Exclude the images and repeat all remaining entries exactly.

Source records:
_ _ _ _
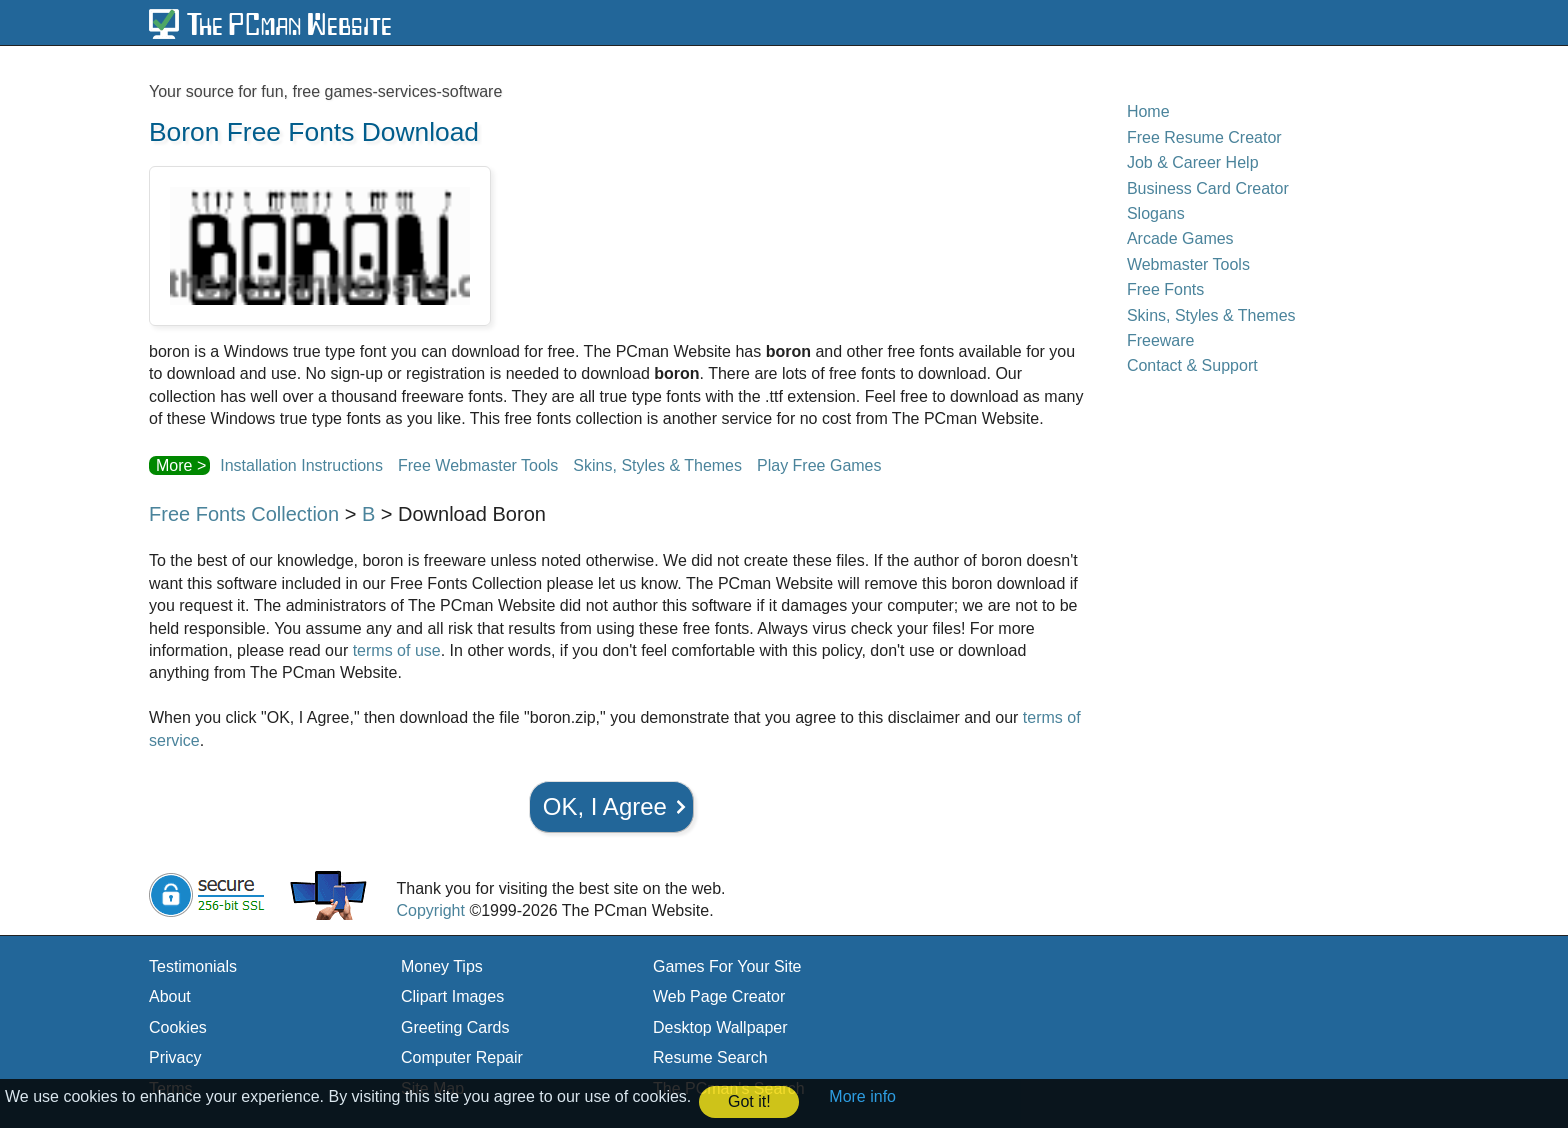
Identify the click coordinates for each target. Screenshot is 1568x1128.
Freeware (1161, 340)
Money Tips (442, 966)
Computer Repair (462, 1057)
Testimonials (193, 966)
_ _ _ _
- _Task result_
Identify the click coordinates for each target. Screenshot is 1568x1128.
Freeware (1161, 340)
Money Tips (442, 966)
Computer Repair (462, 1057)
Testimonials (193, 966)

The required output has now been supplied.